While it is widely accepted that migraine has a significant (6), if not determining genetic component (9), the genetics of other primary headaches is less clear. The description of clear genetic mutations in familial hemiplegic migraine (10, 11) has certainly spurred a search for genes in migraine. For the TACs (2) this question is in its infancy. It seems to us unlikely that the TACs will not have some predisposing component, and this seems logically to be genetic.
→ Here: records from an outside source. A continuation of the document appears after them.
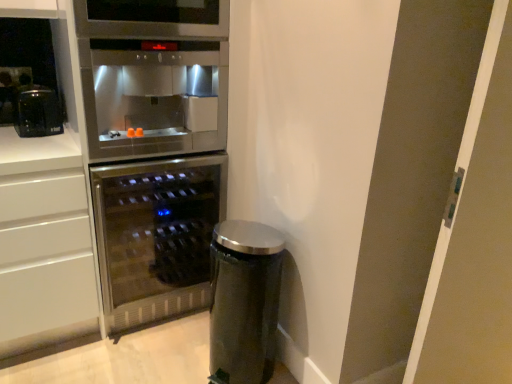 What is the approximate height of stainless steel oven at upper center?

The height of stainless steel oven at upper center is 24.83 inches.

Measure the distance between point (x=447, y=364) and camera.

Point (x=447, y=364) is 4.88 feet from camera.

The image size is (512, 384). Describe the element at coordinates (156, 236) in the screenshot. I see `stainless steel wine cooler at center` at that location.

Locate an element on the screen. stainless steel oven at upper center is located at coordinates (150, 97).

Is stainless steel oven at upper center further to the viewer compared to matte black coffee maker at upper left?

That is False.

Which point is more distant from viewer, (x=207, y=53) or (x=42, y=136)?

Point (x=42, y=136)

Considering the sizes of objects stainless steel oven at upper center and matte black coffee maker at upper left in the image provided, who is taller, stainless steel oven at upper center or matte black coffee maker at upper left?

stainless steel oven at upper center.

Which object is thinner, stainless steel oven at upper center or matte black coffee maker at upper left?

Thinner between the two is matte black coffee maker at upper left.

Is matte black coffee maker at upper left taller or shorter than transparent glass door at right?

matte black coffee maker at upper left is shorter than transparent glass door at right.

In the scene shown: From the image's perspective, between matte black coffee maker at upper left and transparent glass door at right, who is located below?

transparent glass door at right, from the image's perspective.

Is matte black coffee maker at upper left closer to the viewer compared to transparent glass door at right?

No.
For cluster headache there are clinical data to suggest a genetic predisposition. There have been clinical reports of cluster headache in families (12, 13), as well as in several twin pairs (14–16). There is a strong risk of cluster headache in the first-degree relatives of patients with the condition (17). One large recent study reported a 39-fold increase risk (18), while another reported a positive family history of cluster headache in 20 index patients (10.8%) with 22 affected first-degree relatives (3.4%) (8). Taken together, these observations suggest that a genetic component will be identified for cluster headache. There are no similar data for paroxysmal hemicrania.
The major limitation of this report is that the second case was dead and we can rely only on her GP's records, and her daughter's recollection. We were impressed by her unprompted comment concerning the ‘unilateral crying’. Furthermore, she had been diagnosed as having trigeminal neuralgia by pain specialists; this is a common misdiagnosis in SUNCT patients in our experience. Cranial autonomic symptoms are seem in first division trigeminal neuralgia (19), but in our experience these are minor. Prominent cranial autonomic symptoms, particularly lacrimation, are an important diagnostic marker of SUNCT and often assist in the differential diagnosis from trigeminal neuralgia (20). Considering all the clinical features it seems more than likely that case 2 had SUNCT.
These cases represent the first description of familial SUNCT. We think it likely that the general principle will be extended to paroxysmal hemicrania, and that TACs will ultimately be shown to be primarily determined on a genetic basis.